I never comprehended Kelli’s concern for me while she concluded her pregnancy and delivered Maddison in San Antonio. I was beyond depressed and Kelli stood by me. About a year ago, she and her family moved back to Abilene. The conditions of our lives were different. We too had changed, but held on to our friendship even though it was hard to know what to say or sometimes even feel around one another. The fact she did not give up on me as a friend sometimes astounds me. I am thankful she and her family are a part of my life.
Recently our friendship has been given opportunities to grow and deepen. Somewhere between skipping class to talk about life, and me being single again, God created something we both never saw coming: a sisterhood.
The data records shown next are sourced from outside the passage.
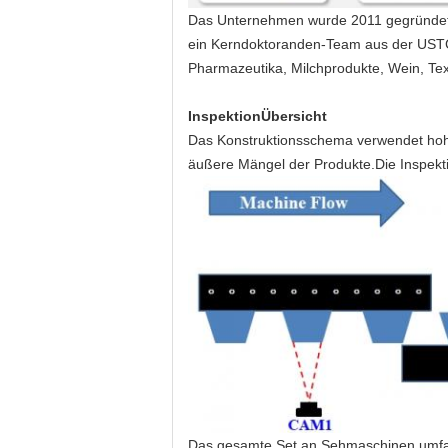
Das Unternehmen wurde 2011 gegründet. 
ein Kerndoktoranden-Team aus der USTC,
Pharmazeutika, Milchprodukte, Wein, Tex
Inspektion
Übersicht
Das Konstruktionsschema verwendet hohe 
äußere Mängel der Produkte.Die Inspekt
Das gesamte Set an Sehmaschinen umfass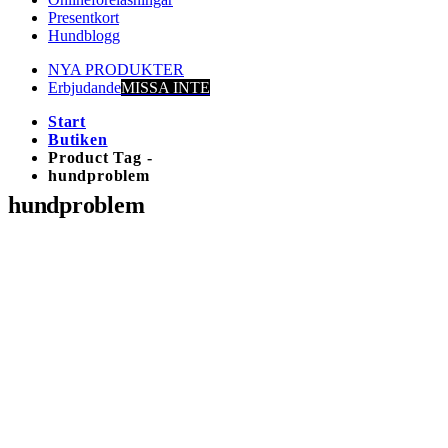
Presentkort
Hundblogg
NYA PRODUKTER
Erbjudande
MISSA INTE
Start
Butiken
Product Tag -
hundproblem
hundproblem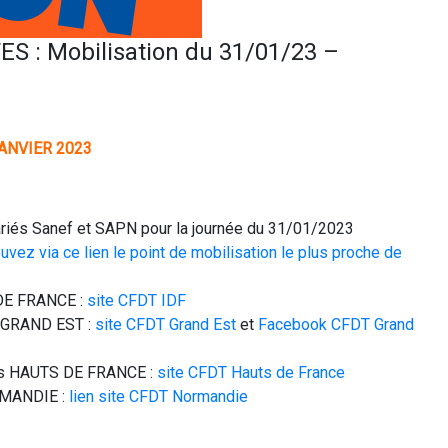
 : Mobilisation du 31/01/23 –
ANVIER 2023
riés Sanef et SAPN pour la journée du 31/01/2023
ouvez via ce lien le point de mobilisation le plus proche de
 DE FRANCE :
site CFDT IDF
e GRAND EST :
site CFDT Grand Est
et
Facebook CFDT Grand
les HAUTS DE FRANCE :
site CFDT Hauts de France
RMANDIE :
lien site CFDT Normandie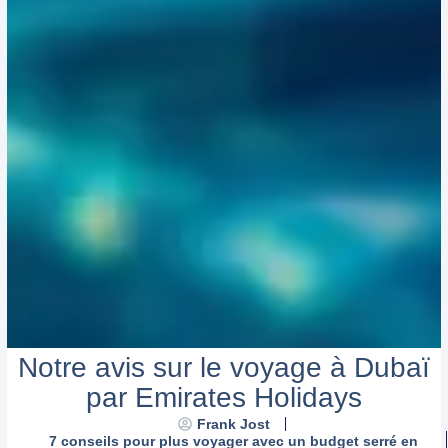
Notre avis sur le voyage à Dubaï
par Emirates Holidays
Frank Jost
7 conseils pour plus voyager avec un budget serré en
We are family to each other when our families feel so distant. She is an inspiration to me. She challenges my thinking. She doesn’t even realize who she is, but her talents far out way many many people. She is a great mom. Her daughter, Maddie, is a sweet angel who is being taught of love from someone who desires to show it with every ounce of her being.
My life is blessed and enriched by knowing Kelli. If I could give her a “gold medal” I would. She deserves it. Not for being perfect, or being the best, but for being a friend that is a sister.


Wednesday, June 29, 2005

NUMBER 3: PEGGY MARTIN

“There are times in ones life when to get where he or she has to go- if there are no doors or windows- they walk through a wall.”
Bernard Malamud


In attempt to stay consistent with my effort of continuation I will keep this entry short and to the point. I ended up going to see War of the Worlds today with some friends and I have just returned back and realized I have not yet posted my number three. Not that in its entirety it matters if I post on this consecutive day, I just rather write and keep my “Ten List” consistent.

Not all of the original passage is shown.